TASK DETAILS: Starting at the line below holding "aggio di ca 15 min per la sposa" and stopping at the line holding "れます。化粧品やサプリは、容器の質感を保ったビジュ", print every line exactly, both ends included, and leave the rest out.
.....
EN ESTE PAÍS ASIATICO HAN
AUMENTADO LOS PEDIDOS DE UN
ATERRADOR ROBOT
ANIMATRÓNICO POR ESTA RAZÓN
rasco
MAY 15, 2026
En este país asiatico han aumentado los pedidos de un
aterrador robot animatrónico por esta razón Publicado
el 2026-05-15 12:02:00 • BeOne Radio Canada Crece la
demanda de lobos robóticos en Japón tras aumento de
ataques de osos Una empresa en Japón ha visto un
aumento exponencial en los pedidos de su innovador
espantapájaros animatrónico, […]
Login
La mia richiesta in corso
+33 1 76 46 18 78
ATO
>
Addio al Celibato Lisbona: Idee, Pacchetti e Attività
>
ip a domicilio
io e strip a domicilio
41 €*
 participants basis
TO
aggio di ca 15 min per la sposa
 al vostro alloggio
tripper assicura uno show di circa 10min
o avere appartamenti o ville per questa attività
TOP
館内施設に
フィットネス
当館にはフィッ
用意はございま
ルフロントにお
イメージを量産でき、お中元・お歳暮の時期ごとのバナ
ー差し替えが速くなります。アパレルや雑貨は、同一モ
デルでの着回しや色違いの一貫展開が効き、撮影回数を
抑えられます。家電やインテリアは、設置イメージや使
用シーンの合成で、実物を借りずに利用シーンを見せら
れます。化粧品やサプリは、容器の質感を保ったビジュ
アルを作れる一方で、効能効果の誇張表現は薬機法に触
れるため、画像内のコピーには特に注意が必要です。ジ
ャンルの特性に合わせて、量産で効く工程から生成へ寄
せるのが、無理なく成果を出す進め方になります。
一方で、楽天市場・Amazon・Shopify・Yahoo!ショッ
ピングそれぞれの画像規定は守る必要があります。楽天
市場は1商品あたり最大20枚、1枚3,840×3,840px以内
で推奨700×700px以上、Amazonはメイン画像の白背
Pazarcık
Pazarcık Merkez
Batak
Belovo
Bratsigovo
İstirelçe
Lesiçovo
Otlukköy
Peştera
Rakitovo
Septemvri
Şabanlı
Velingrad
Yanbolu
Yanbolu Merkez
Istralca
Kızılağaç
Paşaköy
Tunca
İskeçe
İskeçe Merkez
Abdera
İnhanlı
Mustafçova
.....
TASK RESPONSE:
aggio di ca 15 min per la sposa
 al vostro alloggio
tripper assicura uno show di circa 10min
o avere appartamenti o ville per questa attività
TOP
館内施設に
フィットネス
当館にはフィッ
用意はございま
ルフロントにお
イメージを量産でき、お中元・お歳暮の時期ごとのバナ
ー差し替えが速くなります。アパレルや雑貨は、同一モ
デルでの着回しや色違いの一貫展開が効き、撮影回数を
抑えられます。家電やインテリアは、設置イメージや使
用シーンの合成で、実物を借りずに利用シーンを見せら
れます。化粧品やサプリは、容器の質感を保ったビジュ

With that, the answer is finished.